Potholes, usually a harbinger of spring, are blooming early on Kenai Peninsula roads. Like the pussy willows, their untimely appearance traces to the weird, warm weather.
"Anytime the weather changes, our roads blow out," said George Church, district superintendent for the Alaska Department of Transportation and Public Facilities.
Some people assume that the lack of snow has left road maintenance crews twiddling their thumbs.
Nothing could be farther from the truth. The road workers are praying for white stuff just as earnestly as the dog mushers and ski teams, Church said Thursday.
"Plowing snow is a lot easier on everything than this ice," he said.
The top priority for road crews has been sanding slick roads, he said. Once that is done, they can turn their attention to patching potholes.
The recurring freeze-thaw cycles, with lots of water and ice, shatters the pavement's integrity.
The crews have been working long hours with lots of overtime. The bare roads burn up grader blades and are all-around hard on equipment. The usual sand supplies are running out, and the department will have to buy more.

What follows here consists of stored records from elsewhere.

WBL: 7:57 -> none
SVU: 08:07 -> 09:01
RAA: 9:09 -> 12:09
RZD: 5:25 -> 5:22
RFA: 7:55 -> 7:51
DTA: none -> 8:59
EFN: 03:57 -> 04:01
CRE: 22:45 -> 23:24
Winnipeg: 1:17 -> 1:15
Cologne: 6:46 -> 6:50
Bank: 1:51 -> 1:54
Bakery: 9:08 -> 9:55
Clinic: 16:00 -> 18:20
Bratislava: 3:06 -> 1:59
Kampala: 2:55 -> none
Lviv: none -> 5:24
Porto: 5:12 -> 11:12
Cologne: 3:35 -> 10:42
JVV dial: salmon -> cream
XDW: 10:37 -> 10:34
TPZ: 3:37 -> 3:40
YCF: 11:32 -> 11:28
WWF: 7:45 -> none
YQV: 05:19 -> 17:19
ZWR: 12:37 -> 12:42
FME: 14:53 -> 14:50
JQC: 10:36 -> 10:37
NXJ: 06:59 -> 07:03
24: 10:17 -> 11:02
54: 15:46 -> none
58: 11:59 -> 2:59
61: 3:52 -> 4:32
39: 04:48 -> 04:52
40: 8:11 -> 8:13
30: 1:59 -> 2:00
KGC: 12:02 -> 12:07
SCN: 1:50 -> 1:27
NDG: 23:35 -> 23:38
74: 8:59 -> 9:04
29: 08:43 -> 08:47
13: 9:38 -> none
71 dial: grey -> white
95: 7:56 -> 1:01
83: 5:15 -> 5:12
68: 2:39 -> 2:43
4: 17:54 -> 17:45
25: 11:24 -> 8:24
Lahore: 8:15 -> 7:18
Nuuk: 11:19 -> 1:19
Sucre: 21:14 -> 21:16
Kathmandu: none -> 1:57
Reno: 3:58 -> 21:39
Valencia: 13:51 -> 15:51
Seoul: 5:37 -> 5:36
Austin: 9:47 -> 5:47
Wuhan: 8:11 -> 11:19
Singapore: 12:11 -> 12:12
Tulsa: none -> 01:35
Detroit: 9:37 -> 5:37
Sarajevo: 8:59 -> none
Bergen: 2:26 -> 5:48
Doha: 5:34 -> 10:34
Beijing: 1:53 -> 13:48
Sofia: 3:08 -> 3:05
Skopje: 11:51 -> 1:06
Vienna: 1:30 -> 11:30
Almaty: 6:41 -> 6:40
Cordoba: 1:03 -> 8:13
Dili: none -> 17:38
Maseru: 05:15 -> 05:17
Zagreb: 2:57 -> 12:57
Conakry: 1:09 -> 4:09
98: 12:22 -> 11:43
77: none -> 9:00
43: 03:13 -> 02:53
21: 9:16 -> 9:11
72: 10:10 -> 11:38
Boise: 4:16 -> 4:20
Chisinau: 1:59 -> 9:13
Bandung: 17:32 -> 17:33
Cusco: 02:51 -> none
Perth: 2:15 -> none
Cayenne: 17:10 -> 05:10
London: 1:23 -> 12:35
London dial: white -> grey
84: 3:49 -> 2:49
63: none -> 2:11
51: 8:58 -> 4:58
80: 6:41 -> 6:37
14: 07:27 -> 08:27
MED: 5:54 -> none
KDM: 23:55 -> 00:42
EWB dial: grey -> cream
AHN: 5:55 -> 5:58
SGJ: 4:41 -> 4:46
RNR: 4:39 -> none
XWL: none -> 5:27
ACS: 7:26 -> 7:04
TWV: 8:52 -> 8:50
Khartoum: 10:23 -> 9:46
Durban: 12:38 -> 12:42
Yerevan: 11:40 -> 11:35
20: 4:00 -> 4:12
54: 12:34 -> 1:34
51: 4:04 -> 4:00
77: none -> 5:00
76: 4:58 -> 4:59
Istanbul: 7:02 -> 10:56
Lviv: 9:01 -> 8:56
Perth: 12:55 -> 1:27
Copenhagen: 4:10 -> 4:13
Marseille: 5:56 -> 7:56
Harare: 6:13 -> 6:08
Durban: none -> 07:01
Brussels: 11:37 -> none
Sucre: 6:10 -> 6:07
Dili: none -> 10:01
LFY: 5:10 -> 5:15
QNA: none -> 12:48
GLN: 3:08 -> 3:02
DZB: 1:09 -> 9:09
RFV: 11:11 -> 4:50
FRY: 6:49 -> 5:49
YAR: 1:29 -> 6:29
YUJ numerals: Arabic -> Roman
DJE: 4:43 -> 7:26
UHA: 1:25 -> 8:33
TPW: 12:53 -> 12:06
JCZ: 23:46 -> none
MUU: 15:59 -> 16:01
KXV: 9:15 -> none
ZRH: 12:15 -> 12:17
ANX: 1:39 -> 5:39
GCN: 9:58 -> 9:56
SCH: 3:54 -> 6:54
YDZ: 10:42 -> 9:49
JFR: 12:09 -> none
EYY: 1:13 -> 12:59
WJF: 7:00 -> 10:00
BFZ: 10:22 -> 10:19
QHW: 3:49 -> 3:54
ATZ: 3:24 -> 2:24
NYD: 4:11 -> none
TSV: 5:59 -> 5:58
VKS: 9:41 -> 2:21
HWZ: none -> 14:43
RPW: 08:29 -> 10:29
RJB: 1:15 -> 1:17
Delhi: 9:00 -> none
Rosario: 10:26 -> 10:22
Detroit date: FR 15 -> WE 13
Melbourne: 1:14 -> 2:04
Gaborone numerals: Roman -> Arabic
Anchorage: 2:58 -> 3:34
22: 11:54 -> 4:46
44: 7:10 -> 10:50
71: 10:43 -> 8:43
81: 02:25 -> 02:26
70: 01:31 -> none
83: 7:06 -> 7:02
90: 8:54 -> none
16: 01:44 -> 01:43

"My budget is shot," Church said.
The area that worries him most is the North Road from Kenai to Nikiski. It is scheduled for a major rebuild, starting this summer. In the meantime, parts of it are 30 years old and so worn the pavement is only half an inch thick in places, he said.
Another spot causing problems is the stretch of the Kenai Spur Highway linking Soldotna and Kenai between Glacier Pontiac and Strawberry Road.
"Every time it rains, people ought to be aware, those areas are probably going to blow out," he said.
Church asked people to be patient with his crew's limited resources.
"We are out there trying to do the best we can with what we have. We hope they understand," he said.
Church has worked on peninsula roads for 30 years and plans to retire in July. From a road maintenance viewpoint, this weather has proven a grand finale of sorts.
"This has actually been the worst winter I can remember," he said.